● **RECORDS PROVIDED**:

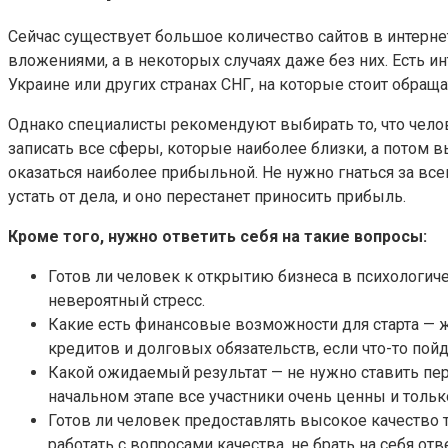
Сейчас существует большое количество сайтов в интерне
вложениями, а в некоторых случаях даже без них. Есть и
Украине или других странах СНГ, на которые стоит обращ
Однако специалисты рекомендуют выбирать то, что челове
записать все сферы, которые наиболее близки, а потом в
оказаться наиболее прибыльной. Не нужно гнаться за в
устать от дела, и оно перестанет приносить прибыль.
Кроме того, нужно ответить себя на такие вопросы:
Готов ли человек к открытию бизнеса в психологич
невероятный стресс.
Какие есть финансовые возможности для старта — ж
кредитов и долговых обязательств, если что-то по
Какой ожидаемый результат — не нужно ставить пер
начальном этапе все участники очень ценны и тольк
Готов ли человек предоставлять высокое качество 
работать с вопросами качества, не брать на себя о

● **PROMPT**:
Wherever a line in the data above contains the word "наиболее", copy that line.

● **ANSWER BOX**:
записать все сферы, которые наиболее близки, а потом в
оказаться наиболее прибыльной. Не нужно гнаться за в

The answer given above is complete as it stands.